'Maria Stuarda' at San Diego Opera,
reviewed by MARIA NOCKIN
Gaetano Donizetti's opera Maria Stuarda is loosely based on the last years of the life of Mary, Queen of Scots, who lived from 1542 to 1587. William Shakespeare was twenty years old when the Scottish queen was executed, but the subject of her reign was much too controversial to grace the stage in his time. Even in the nineteenth century, it was either heavily censored or shut down by city officials.
A scene from San Diego Opera's 'Mary, Queen of Scots' ('Maria Stuarda'). Photo © 2008 Ken Howard
Mary was born in West Lothian, Scotland, to King James V of Scotland and his French-born wife, Mary of Guise. Unfortunately, James died before the baby was one week old, so eventually the young child went to live in France. Mary became queen of Scotland while still a baby and was betrothed to the dauphin of France as a small child. The dauphin became King François II when he was sixteen years old. He and Mary, who was then seventeen, had been married shortly before. They loved each other and their union might have changed history down to the present day, if the king had not died within a year.
Angela Gilbert as Mary Stuart and Reinhard Hagen as Talbot.

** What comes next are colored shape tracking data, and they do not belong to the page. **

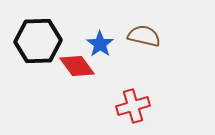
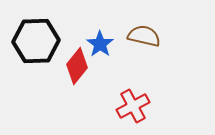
black hexagon: moved 2 px left
red diamond: rotated 75 degrees clockwise
red cross: rotated 12 degrees counterclockwise
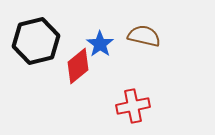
black hexagon: rotated 12 degrees counterclockwise
red diamond: moved 1 px right; rotated 12 degrees clockwise
red cross: rotated 16 degrees clockwise
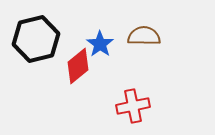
brown semicircle: rotated 12 degrees counterclockwise
black hexagon: moved 2 px up
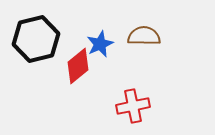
blue star: rotated 12 degrees clockwise
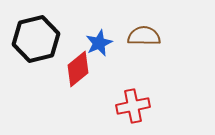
blue star: moved 1 px left, 1 px up
red diamond: moved 3 px down
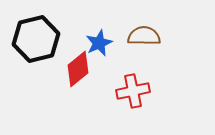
red cross: moved 15 px up
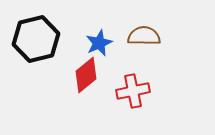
red diamond: moved 8 px right, 6 px down
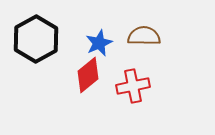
black hexagon: rotated 15 degrees counterclockwise
red diamond: moved 2 px right
red cross: moved 5 px up
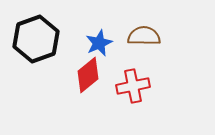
black hexagon: rotated 9 degrees clockwise
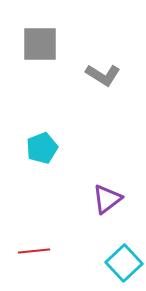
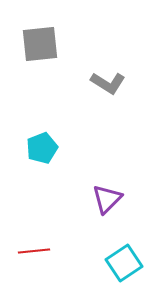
gray square: rotated 6 degrees counterclockwise
gray L-shape: moved 5 px right, 8 px down
purple triangle: rotated 8 degrees counterclockwise
cyan square: rotated 9 degrees clockwise
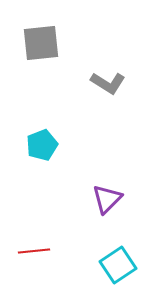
gray square: moved 1 px right, 1 px up
cyan pentagon: moved 3 px up
cyan square: moved 6 px left, 2 px down
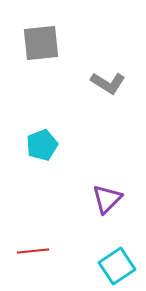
red line: moved 1 px left
cyan square: moved 1 px left, 1 px down
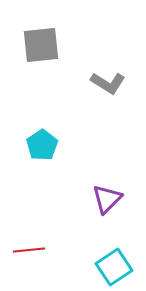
gray square: moved 2 px down
cyan pentagon: rotated 12 degrees counterclockwise
red line: moved 4 px left, 1 px up
cyan square: moved 3 px left, 1 px down
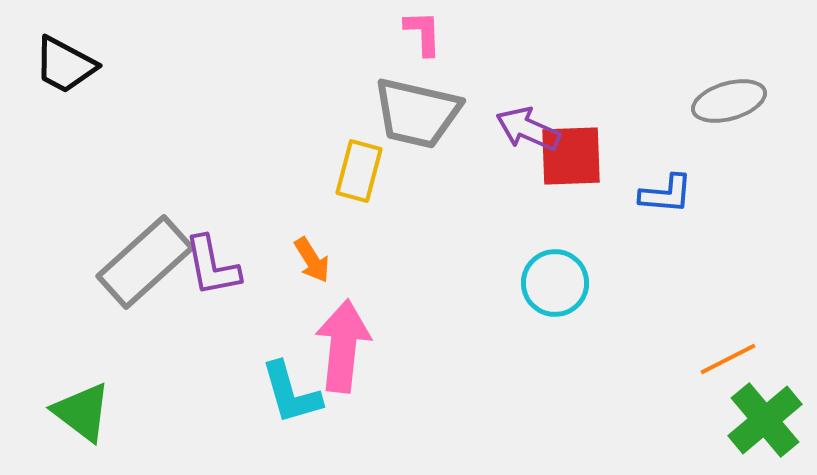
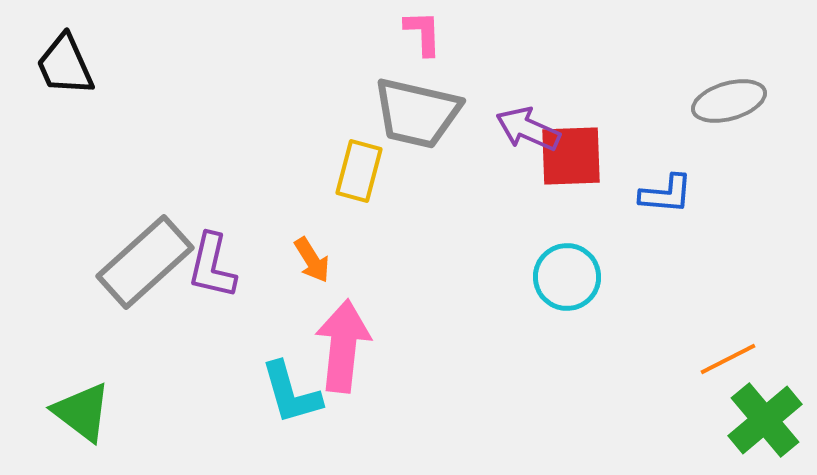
black trapezoid: rotated 38 degrees clockwise
purple L-shape: rotated 24 degrees clockwise
cyan circle: moved 12 px right, 6 px up
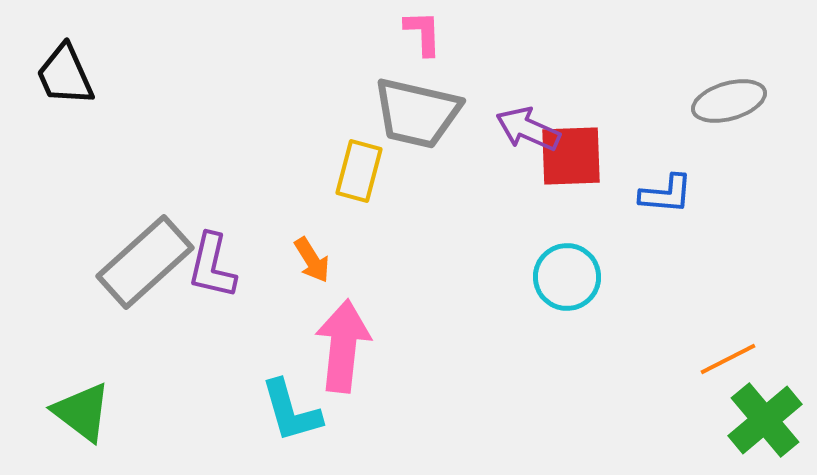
black trapezoid: moved 10 px down
cyan L-shape: moved 18 px down
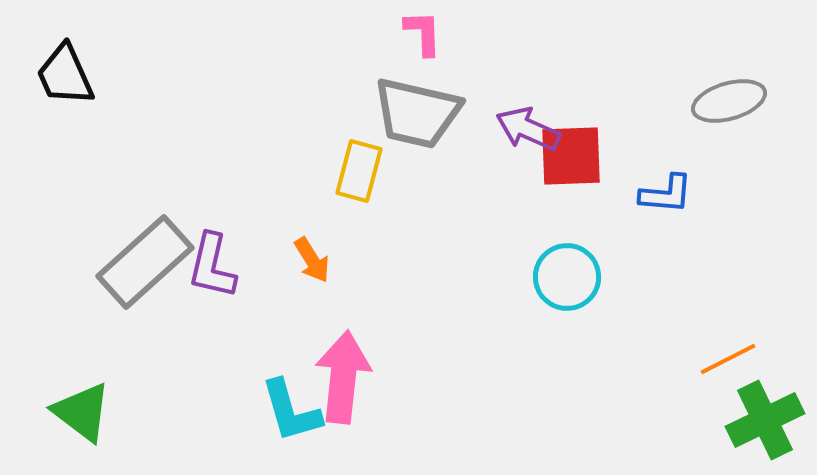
pink arrow: moved 31 px down
green cross: rotated 14 degrees clockwise
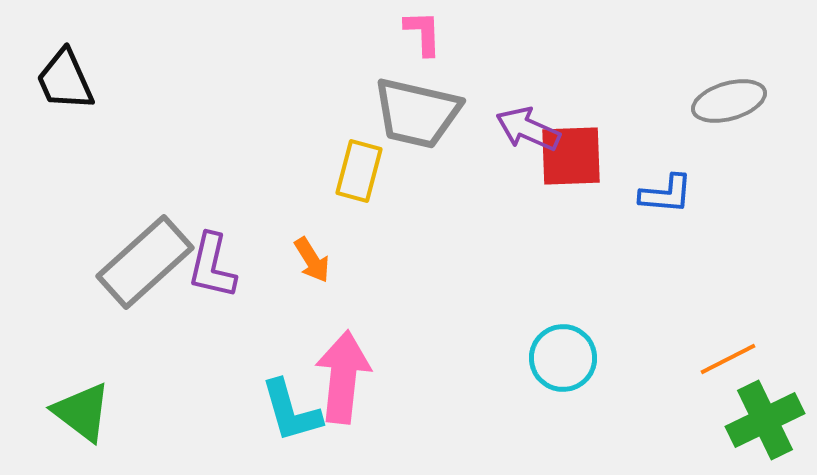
black trapezoid: moved 5 px down
cyan circle: moved 4 px left, 81 px down
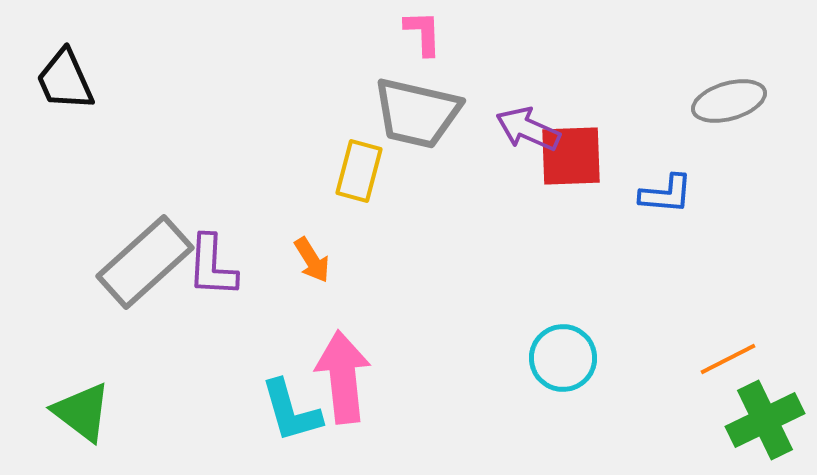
purple L-shape: rotated 10 degrees counterclockwise
pink arrow: rotated 12 degrees counterclockwise
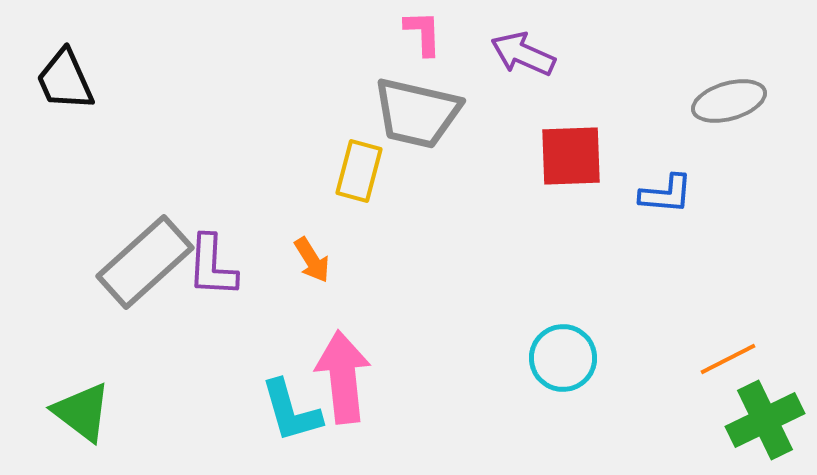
purple arrow: moved 5 px left, 75 px up
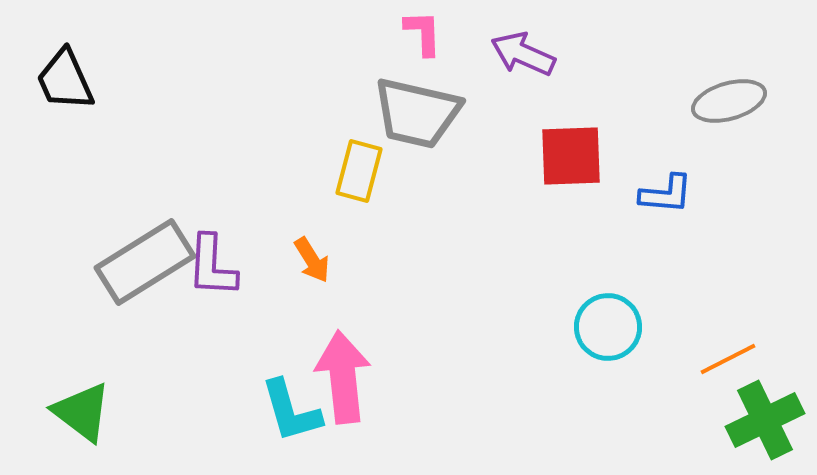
gray rectangle: rotated 10 degrees clockwise
cyan circle: moved 45 px right, 31 px up
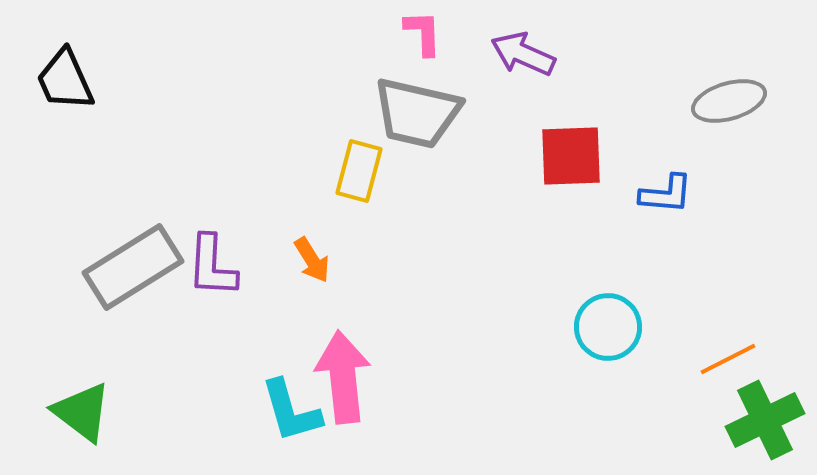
gray rectangle: moved 12 px left, 5 px down
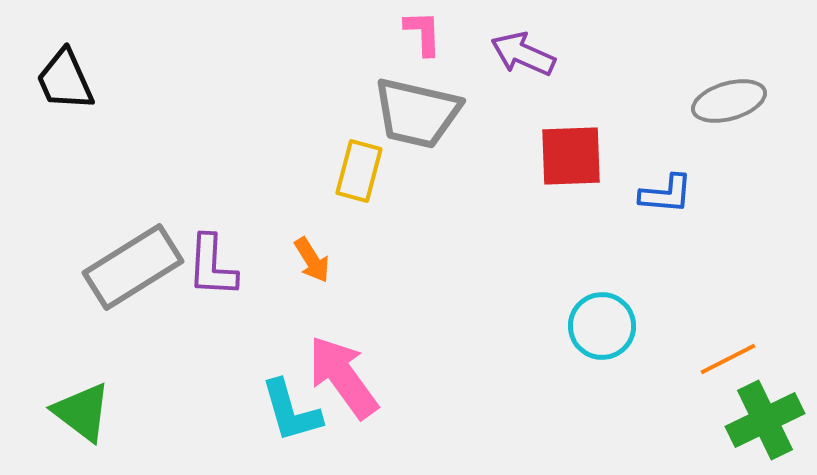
cyan circle: moved 6 px left, 1 px up
pink arrow: rotated 30 degrees counterclockwise
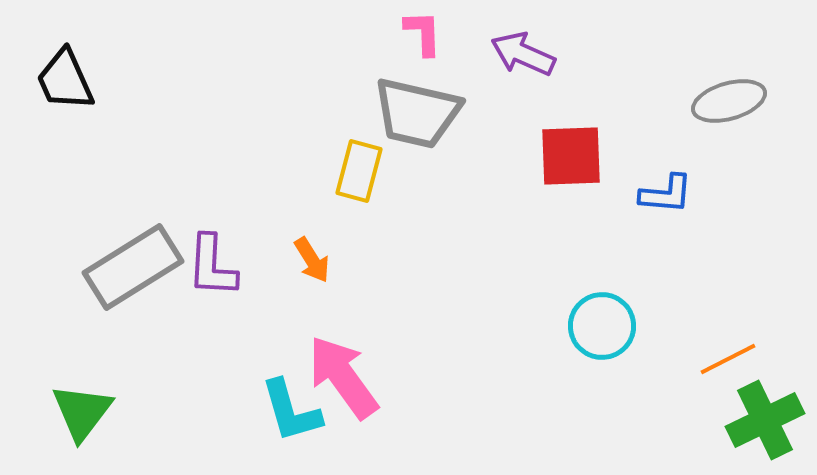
green triangle: rotated 30 degrees clockwise
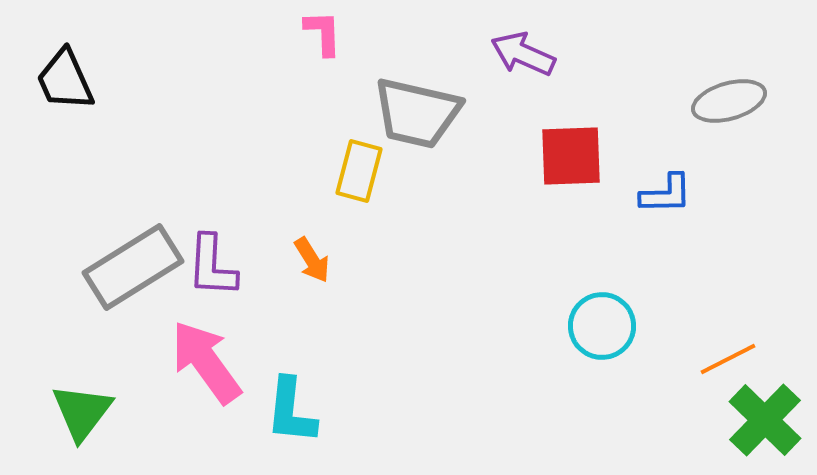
pink L-shape: moved 100 px left
blue L-shape: rotated 6 degrees counterclockwise
pink arrow: moved 137 px left, 15 px up
cyan L-shape: rotated 22 degrees clockwise
green cross: rotated 20 degrees counterclockwise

Photo © 2008 Ken Howard
Although as a widow, Mary was no longer queen of France, she was still queen of Scotland. She returned there to the dismay of English Queen Elizabeth I who rightly considered her a threat to her throne. As the daughter of the second marriage of Henry VIII, many considered Elizabeth to have been born out of wedlock according to the regulations of the Catholic Church. Thus, Mary and her supporters thought Elizabeth had no right to the throne of England.